The surreal monthly haul, I’m embarrassed to say, includes just about every shelter magazine known to man or woman, from House and Garden, Elle Decor (not to be confused with Elle Decoration, a British mag that I also get), Metropolitan Home, House Beautiful, and Architectural Digest to Dwell, Wallpaper, Veranda, the British Homes and Gardens, and—holy of holies—the epicene and intoxicating World of Interiors, a UK shelter mag so farcically upscale and eccentric that it might have been conceived by P. G. Wodehouse. (Until its recent demise I also subscribed to nest. More on that dark Manhattan cult mag later.) Add to these the innumerable glossy catalogues—from Pottery Barn, Crate & Barrel, Room and Board, Design Within Reach, Ikea, West Elm, Home Decorators Collection, Williams-Sonoma, Wisteria, Ballard Designs, Plow & Hearth, NapaStyle, Eddie Bauer Home, and the like—that regularly deluge anyone who has ever made the mistake (as I have) of ordering a distressed-teak milking stool or a kilim-covered ottoman online, and any residual doubt about my propensities will be removed.
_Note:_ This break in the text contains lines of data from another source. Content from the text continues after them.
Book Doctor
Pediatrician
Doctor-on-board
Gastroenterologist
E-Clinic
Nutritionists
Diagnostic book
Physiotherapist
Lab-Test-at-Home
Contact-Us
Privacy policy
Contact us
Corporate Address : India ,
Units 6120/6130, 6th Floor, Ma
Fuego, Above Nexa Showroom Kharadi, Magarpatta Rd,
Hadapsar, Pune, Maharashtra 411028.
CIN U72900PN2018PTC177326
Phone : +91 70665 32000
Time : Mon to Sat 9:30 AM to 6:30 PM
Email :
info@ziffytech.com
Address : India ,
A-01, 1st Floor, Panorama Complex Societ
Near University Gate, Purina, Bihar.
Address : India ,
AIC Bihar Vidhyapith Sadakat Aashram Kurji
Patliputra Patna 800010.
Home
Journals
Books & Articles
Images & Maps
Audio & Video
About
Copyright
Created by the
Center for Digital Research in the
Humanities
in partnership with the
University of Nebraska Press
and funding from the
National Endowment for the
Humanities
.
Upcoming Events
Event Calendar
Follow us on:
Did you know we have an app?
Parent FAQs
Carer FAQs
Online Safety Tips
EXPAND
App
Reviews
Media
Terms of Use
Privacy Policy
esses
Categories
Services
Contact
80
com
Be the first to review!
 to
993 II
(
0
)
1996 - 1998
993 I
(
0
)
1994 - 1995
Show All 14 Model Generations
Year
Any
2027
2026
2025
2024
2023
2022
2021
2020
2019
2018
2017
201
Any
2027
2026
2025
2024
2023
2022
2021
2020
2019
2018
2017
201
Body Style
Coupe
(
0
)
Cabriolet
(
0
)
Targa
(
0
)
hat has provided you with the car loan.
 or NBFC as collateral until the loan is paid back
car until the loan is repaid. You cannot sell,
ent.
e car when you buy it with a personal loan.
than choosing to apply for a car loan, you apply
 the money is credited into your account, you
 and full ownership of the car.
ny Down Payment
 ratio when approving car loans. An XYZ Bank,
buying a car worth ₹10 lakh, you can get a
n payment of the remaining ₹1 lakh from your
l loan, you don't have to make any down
The obsession, I confess, has its autoerotic dimension. At times, despite the ever-renewing bounty on hand, I still mooch down to an insalubrious foreign newsstand near where I live in San Francisco and peruse Maison Française, Maisons Côté Sud, or Résidences Décoration—just to practice my French, of course. (Though rather more arduous linguistically, the German Elle Decoration also sometimes beckons.) Paging through the offerings on display, I am aware of bearing a discomfiting resemblance to various male regulars furtively examining the dirty magazines across the aisle. An ex-girlfriend (we split up in part over closet space) informs me I am a “house-porn addict,” and although the term is exactly the sort of metrosexual-hipster cliché, cheeky yet dull, that one finds every Thursday in the New York Times Home & Garden section, it does get at the curious feelings of guilt, titillation, and flooding bourgeois pleasure—relief delivered through hands and eyeballs—that such publications provide.
Yet more and more people, I’ve come to decide, must share my vice to some degree. The sheer ubiquitousness of interiors magazines—in airport terminals, supermarket checkout lines, big-box bookstores, doctors’ offices, and other quintessentially modern (and often stressful) locations—suggests I am not the only person, female or male, gay or straight, experiencing such cravings. (Though hardly one of the more so
igné publications, Better Homes and Gardens, owned by ABC Magazines, has an annual circulation of 7.6 million and generates nearly $173 million in revenue a year.) And lately the oddest people have started to confess to me their shelter-mag obsessions, including, a couple of weeks ago, a scary-looking young ’zine writer with a metal bolt through her tongue and Goth-style tattoos all over her neck, arms, legs, and back. Crystal meth would seem to have nothing on House Beautiful—and the latter won’t turn your teeth into pulpy little black stumps.
How to understand such collective absorption? One might moralize, of course, and simply write off the phenomenon as yet another example of life in obscene America—home of the fat, spoiled, and imbecilic. How dare to broach such a subject when more than 2.6 billion people, or “more than 40 percent of the world’s population,” according to The New York Times, “lack basic sanitation, and more than one billion people lack reliable access to safe drinking water”? Easy enough to say that shelter mags are silly and odious—not worth even talking about—and leave it at that.